What you return should be the complete data below, word for word, with no pictures in it.

## Provided entries:
.....
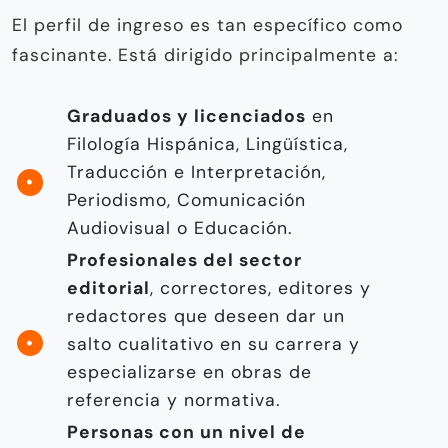
El perfil de ingreso es tan específico como
fascinante. Está dirigido principalmente a:
Graduados y licenciados
en
Filología Hispánica, Lingüística,
Traducción e Interpretación,
Periodismo, Comunicación
Audiovisual o Educación.
Profesionales del sector
editorial
, correctores, editores y
redactores que deseen dar un
salto cualitativo en su carrera y
especializarse en obras de
referencia y normativa.
Personas con un nivel de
.....
## Response below:
El perfil de ingreso es tan específico como
fascinante. Está dirigido principalmente a:
Graduados y licenciados
en
Filología Hispánica, Lingüística,
Traducción e Interpretación,
Periodismo, Comunicación
Audiovisual o Educación.
Profesionales del sector
editorial
, correctores, editores y
redactores que deseen dar un
salto cualitativo en su carrera y
especializarse en obras de
referencia y normativa.
Personas con un nivel de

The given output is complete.